Laura jatuh cinta, menyerahkan segalanya, lalu dikhianati oleh pria yang seharusnya menjadi masa depannya—Jordan, sahabat kecil sekaligus tunangannya. Dia pergi dalam diam, menyembunyikan kehamilan dan membesarkan anak mereka sendiri. Tujuh tahun berlalu, Jordan kembali hadir sebagai bosnya … tanpa tahu bahwa dia punya seorang putra. Saat masa lalu datang menuntut jawaban dan cinta lama kembali menyala, mampukah Laura bertahan dengan luka yang belum sembuh, atau justru menyerah pada cinta yang tak pernah benar-benar hilang?
Karya ini diterbitkan atas izin NovelToon Chika Ssi, isi konten hanyalah pandangan pribadi pembuatnya, tidak mewakili NovelToon sendiri
Bab 3. Bukan Sekadar Mirip
Sejak hari itu, Jordan justru semakin penasaran. Sampai akhirnya dia kembali dipertemukan oleh Laura, Noah, dan Leon. Jordan sengaja mengadakan pertemuan keluarga pada hari jadi perusahaan. Langkah kaki Jordan terhenti begitu saja di venue tempat acara akan berlangsung.
Mata Jordan membeku pada satu titik. Seolah dunia sekelilingnya tiba-tiba menjadi sunyi dari gelak tawa, ucapan selamat, hingga musik yang mengalun pelan. Di seberang tempat dia berdiri, kini Laura tampak cantik dalam balutan gaun krem, rambutnya dikuncir rendah, posturnya masih sama seperti dulu.
Namun, bukan itu yang membuat jantung Jordan terhenti. Di sebelah Laura berdiri Noah yang sedang tersenyum hangat, dia menatapnya seolah mereka berbagi rahasia yang tak bisa ditembus orang luar. Dari kejauhan terlihat Leon yang melambaikan tangan sambil tersenyum ke arah Jordan.

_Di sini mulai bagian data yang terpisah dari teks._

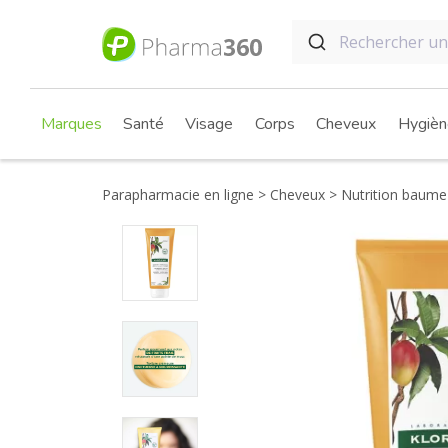
Marques
Santé
Visage
Corps
Cheveux
Hygièn
Parapharmacie en ligne
Cheveux
Nutrition baume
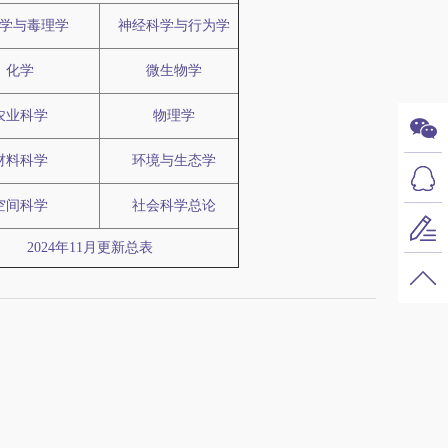
学与毒理学
神经科学与行为学
化学
微生物学
农业科学
物理学
材料科学
环境与生态学
空间科学
社会科学总论
2024年11月更新总表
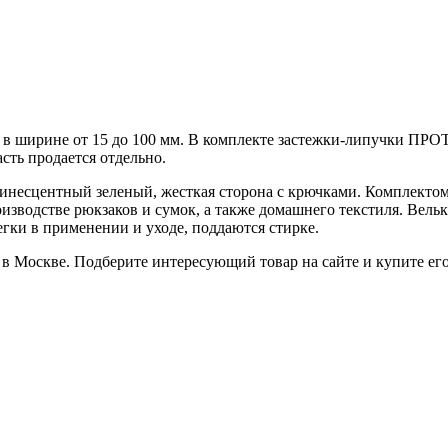
 в ширине от 15 до 100 мм. В комплекте застежки-липучки ПРОТО
асть продается отдельно.
несцентный зеленый, жесткая сторона с крючками. Комплектом д
оизводстве рюкзаков и сумок, а также домашнего текстиля. Вел
гки в применении и уходе, поддаются стирке.
в Москве. Подберите интересующий товар на сайте и купите его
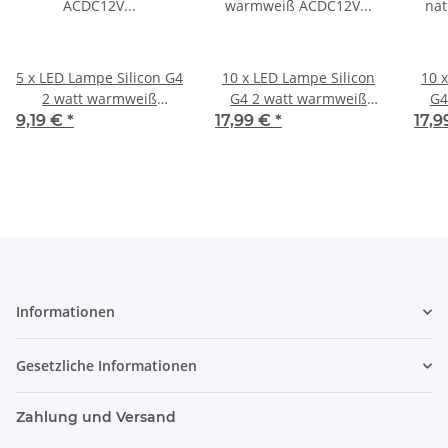
5 x LED Lampe Silicon G4
10 x LED Lampe Silicon
10 
2 watt warmweiß
G4 2 watt warmweiß
G4
ACDC12V 3000K 200
ACDC12V 3000K 200
AC
9,19 €
*
17,99 €
*
17,
Lumen
Lumen
Informationen
Gesetzliche Informationen
Zahlung und Versand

"Mama, siapa paman itu?" tanya Leon dengan polos sambil menunjuk Jordan yang berdiri berseberangan dengan mereka.
"Dia Pak Jordan, bosnya mama."
Tiba-tiba Leon melepaskan genggaman tangannya pada jemari Laura. Dia langsung berlari mendekati Jordan dan berdiri tepat di hadapannya. Sebuah senyum lucu kini terukir di bibir bocah tersebut.

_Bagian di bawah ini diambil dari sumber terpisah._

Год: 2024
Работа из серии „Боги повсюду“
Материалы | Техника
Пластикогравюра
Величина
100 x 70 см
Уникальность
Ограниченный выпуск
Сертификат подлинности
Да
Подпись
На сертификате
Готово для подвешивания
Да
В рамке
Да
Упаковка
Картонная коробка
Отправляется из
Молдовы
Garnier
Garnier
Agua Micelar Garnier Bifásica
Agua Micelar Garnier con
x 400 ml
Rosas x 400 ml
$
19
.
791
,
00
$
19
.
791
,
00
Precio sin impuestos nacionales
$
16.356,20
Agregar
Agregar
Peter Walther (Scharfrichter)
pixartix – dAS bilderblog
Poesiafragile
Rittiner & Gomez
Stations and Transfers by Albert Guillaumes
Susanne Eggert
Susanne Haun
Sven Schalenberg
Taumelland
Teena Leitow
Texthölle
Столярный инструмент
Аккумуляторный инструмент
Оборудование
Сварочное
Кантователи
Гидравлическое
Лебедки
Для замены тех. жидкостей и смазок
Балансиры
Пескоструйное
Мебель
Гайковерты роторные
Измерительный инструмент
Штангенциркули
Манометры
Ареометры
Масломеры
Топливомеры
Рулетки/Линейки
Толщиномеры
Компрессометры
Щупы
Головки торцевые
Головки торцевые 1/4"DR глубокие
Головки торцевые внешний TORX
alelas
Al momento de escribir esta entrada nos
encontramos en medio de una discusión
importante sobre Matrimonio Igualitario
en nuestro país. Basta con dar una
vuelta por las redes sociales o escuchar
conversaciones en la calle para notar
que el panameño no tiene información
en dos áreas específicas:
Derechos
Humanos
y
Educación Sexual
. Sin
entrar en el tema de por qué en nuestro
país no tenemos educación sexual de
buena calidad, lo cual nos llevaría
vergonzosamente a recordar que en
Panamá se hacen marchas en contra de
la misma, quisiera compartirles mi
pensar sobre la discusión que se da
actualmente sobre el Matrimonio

“Paman Jordan!” seru bocah itu tiba-tiba.
Jordan menunduk, bingung. “Siapa namamu, Nak?”
Sebelum bocah itu menjawab, Laura sudah melangkah cepat dan memeluk si kecil dari belakang. “Leon, sayang, jangan berlari sembarangan.”
“Maaf,” ucap Laura sambil tersenyum tipis ke arah Jordan.
"Jadi, namanya Leon?" tanya Jordan sambil tersenyum ke arah bocah laki-laki tersebut.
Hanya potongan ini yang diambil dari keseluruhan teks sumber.